A picture-free, exact reproduction of the listing that follows is required.

## Material shown
§ §

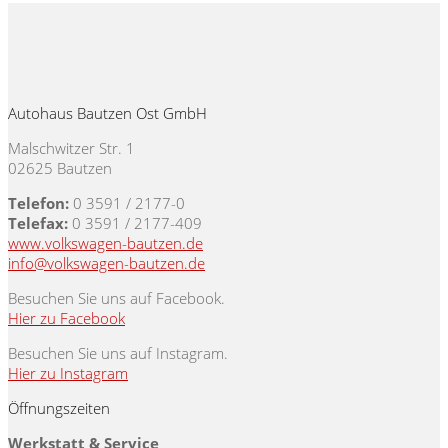
Autohaus Bautzen Ost GmbH
Malschwitzer Str. 1
02625 Bautzen
Telefon:
0 3591 / 2177-0
Telefax:
0 3591 / 2177-409
www.volkswagen-bautzen.de
info@volkswagen-bautzen.de
Besuchen Sie uns auf Facebook.
Hier zu Facebook
Besuchen Sie uns auf Instagram.
Hier zu Instagram
Öffnungszeiten
Werkstatt & Service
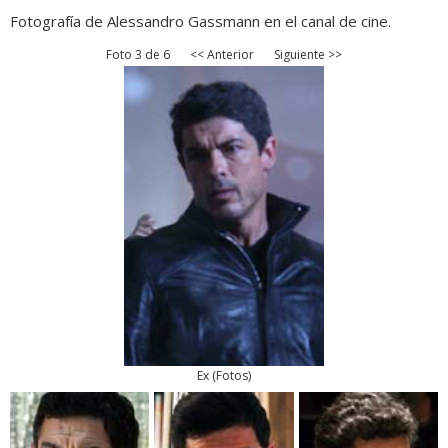
Fotografía de Alessandro Gassmann en el canal de cine.
Foto 3 de 6
<< Anterior
Siguiente >>
Ex
(
Fotos
)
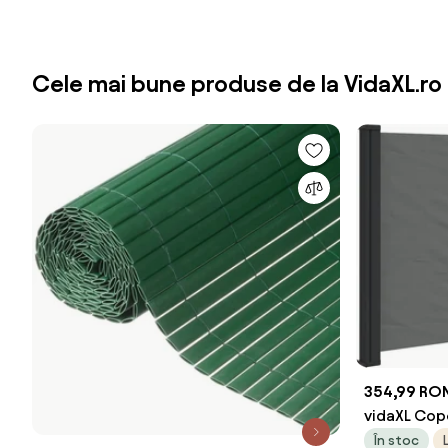
Cele mai bune produse de la VidaXL.ro
354,99 RO
vidaXL Cope
antracit 1
În stoc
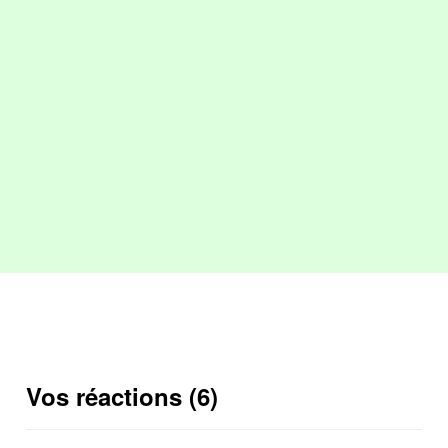
Vos réactions (6)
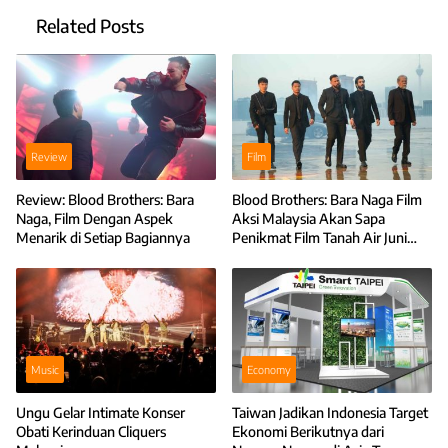
Related Posts
Review
Film
Review: Blood Brothers: Bara
Blood Brothers: Bara Naga Film
Naga, Film Dengan Aspek
Aksi Malaysia Akan Sapa
Menarik di Setiap Bagiannya
Penikmat Film Tanah Air Juni
2025
Music
Economy
Ungu Gelar Intimate Konser
Taiwan Jadikan Indonesia Target
Obati Kerinduan Cliquers
Ekonomi Berikutnya dari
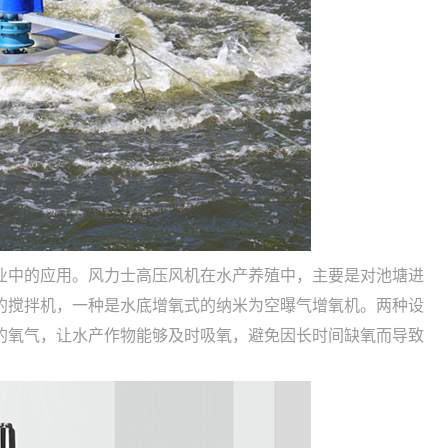
业中的应用。风力士高压风机在水产养殖中，主要是对池塘进
的搅拌机，一种是水底增氧式的纳米为空曝气增氧机。两种设
的氧气，让水产作物能够及时吸氧，避免因长时间缺氧而导致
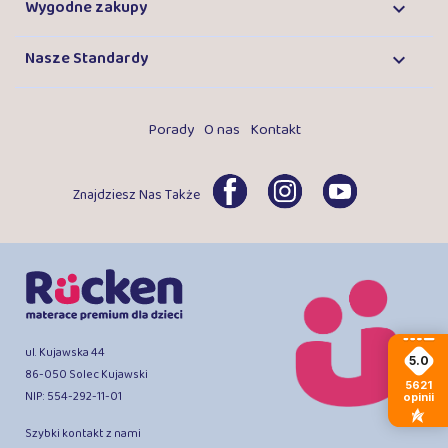
Wygodne zakupy

Nasze Standardy

Porady
O nas
Kontakt
Znajdziesz Nas Także
ul. Kujawska 44
5.0
86-050 Solec Kujawski
5621
NIP: 554-292-11-01
opinii
Szybki kontakt z nami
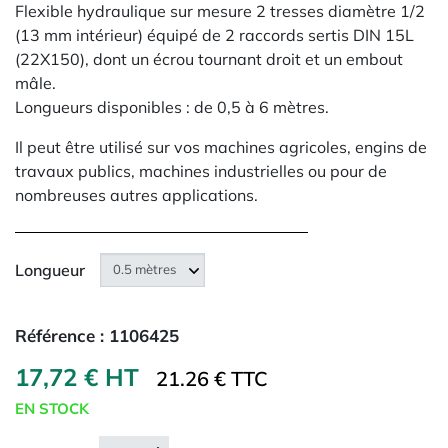
Flexible hydraulique sur mesure 2 tresses diamètre 1/2
(13 mm intérieur) équipé de 2 raccords sertis DIN 15L
(22X150), dont un écrou tournant droit et un embout
mâle.
Longueurs disponibles : de 0,5 à 6 mètres.
Il peut être utilisé sur vos machines agricoles, engins de
travaux publics, machines industrielles ou pour de
nombreuses autres applications.
Longueur
Référence :
1106425
17,72 € HT
21.26 € TTC
EN STOCK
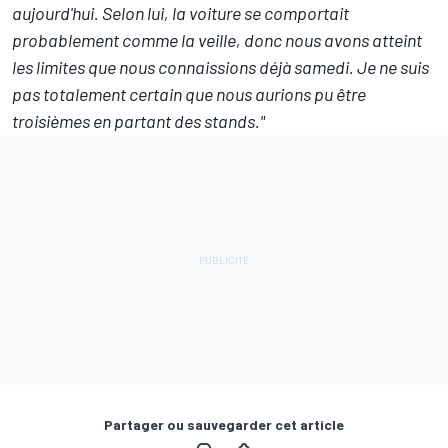
aujourd'hui. Selon lui, la voiture se comportait
probablement comme la veille, donc nous avons atteint
les limites que nous connaissions déjà samedi. Je ne suis
pas totalement certain que nous aurions pu être
troisièmes en partant des stands."
Partager ou sauvegarder cet article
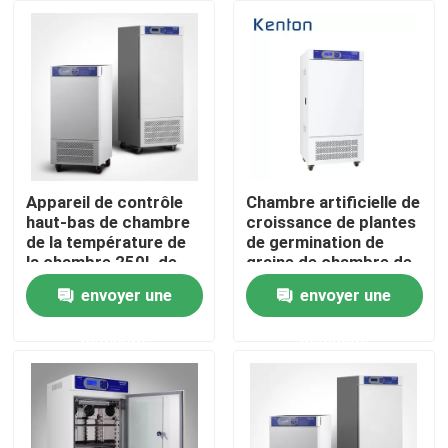
Produits
Un four plus sec de laboratoire
Four de séchage industriel
Appareil de contrôle
Chambre artificielle de
haut-bas de chambre
croissance de plantes
de la température de
de germination de
Incubateur thermostatique
la chambre 250L de
graine de chambre de
Constant
culture de climat
envoyer une
envoyer une
Temperature And
d'acier inoxydable
Incubateur de refroidissement
Humidity Climatic
demande
demande
Chambre d'humidité de la température
Chambre climatique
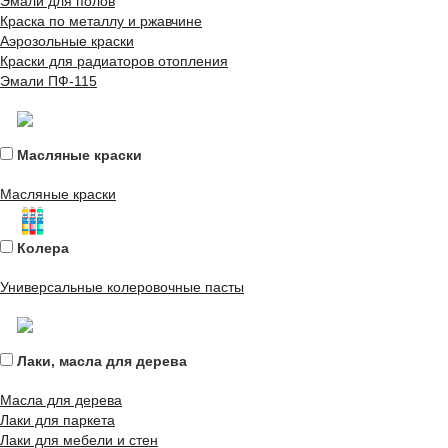
Эмали для полов
Краска по металлу и ржавчине
Аэрозольные краски
Краски для радиаторов отопления
Эмали ПФ-115
Масляные краски
Масляные краски
Колера
Универсальные колеровочные пасты
Лаки, масла для дерева
Масла для дерева
Лаки для паркета
Лаки для мебели и стен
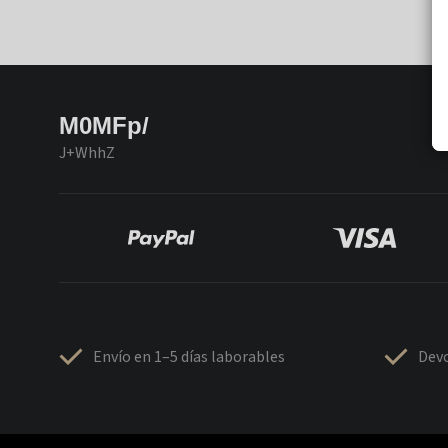
M0MFp/
J+WhhZ
Envío en 1–5 días laborables
Devo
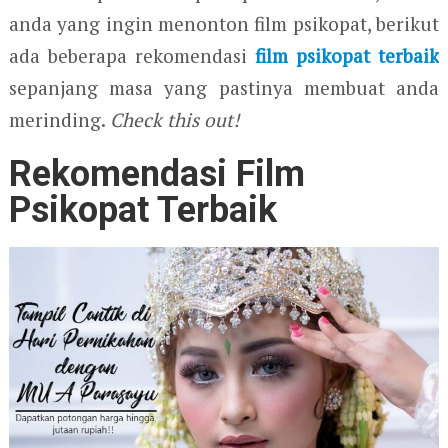
anda yang ingin menonton film psikopat, berikut
ada beberapa rekomendasi
film psikopat terbaik
sepanjang masa yang pastinya membuat anda
merinding.
Check this out!
Rekomendasi Film
Psikopat Terbaik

§ §

## Answer to this problem
Autohaus Bautzen Ost GmbH
Malschwitzer Str. 1
02625 Bautzen
Telefon:
0 3591 / 2177-0
Telefax:
0 3591 / 2177-409
www.volkswagen-bautzen.de
info@volkswagen-bautzen.de
Besuchen Sie uns auf Facebook.
Hier zu Facebook
Besuchen Sie uns auf Instagram.
Hier zu Instagram
Öffnungszeiten
Werkstatt & Service
Fotografía de Alessandro Gassmann en el canal de cine.
Foto 3 de 6
<< Anterior
Siguiente >>
Ex
(
Fotos
)
Cele mai bune produse de la VidaXL.ro
354,99 RO
vidaXL Cope
antracit 1
În stoc
Vos réactions (6)
Related Posts
Review
Film
Review: Blood Brothers: Bara
Blood Brothers: Bara Naga Film
Naga, Film Dengan Aspek
Aksi Malaysia Akan Sapa
Menarik di Setiap Bagiannya
Penikmat Film Tanah Air Juni
2025
Music
Economy
Ungu Gelar Intimate Konser
Taiwan Jadikan Indonesia Target
Obati Kerinduan Cliquers
Ekonomi Berikutnya dari
业中的应用。风力士高压风机在水产养殖中，主要是对池塘进
的搅拌机，一种是水底增氧式的纳米为空曝气增氧机。两种设
的氧气，让水产作物能够及时吸氧，避免因长时间缺氧而导致
Wygodne zakupy

Nasze Standardy

Porady
O nas
Kontakt
Znajdziesz Nas Także
ul. Kujawska 44
5.0
86-050 Solec Kujawski
5621
NIP: 554-292-11-01
opinii
Szybki kontakt z nami
Flexible hydraulique sur mesure 2 tresses diamètre 1/2
(13 mm intérieur) équipé de 2 raccords sertis DIN 15L
(22X150), dont un écrou tournant droit et un embout
mâle.
Longueurs disponibles : de 0,5 à 6 mètres.
Il peut être utilisé sur vos machines agricoles, engins de
travaux publics, machines industrielles ou pour de
nombreuses autres applications.
Longueur
Référence :
1106425
17,72 € HT
21.26 € TTC
EN STOCK
aujourd'hui. Selon lui, la voiture se comportait
probablement comme la veille, donc nous avons atteint
les limites que nous connaissions déjà samedi. Je ne suis
pas totalement certain que nous aurions pu être
troisièmes en partant des stands."
Partager ou sauvegarder cet article
Produits
Un four plus sec de laboratoire
Four de séchage industriel
Appareil de contrôle
Chambre artificielle de
haut-bas de chambre
croissance de plantes
de la température de
de germination de
Incubateur thermostatique
la chambre 250L de
graine de chambre de
Constant
culture de climat
envoyer une
envoyer une
Temperature And
d'acier inoxydable
Incubateur de refroidissement
Humidity Climatic
demande
demande
Chambre d'humidité de la température
Chambre climatique
Эмали для полов
Краска по металлу и ржавчине
Аэрозольные краски
Краски для радиаторов отопления
Эмали ПФ-115
Масляные краски
Масляные краски
Колера
Универсальные колеровочные пасты
Лаки, масла для дерева
Масла для дерева
Лаки для паркета
Лаки для мебели и стен
M0MFp/
J+WhhZ
Envío en 1–5 días laborables
Devo
anda yang ingin menonton film psikopat, berikut
ada beberapa rekomendasi
film psikopat terbaik
sepanjang masa yang pastinya membuat anda
merinding.
Check this out!
Rekomendasi Film
Psikopat Terbaik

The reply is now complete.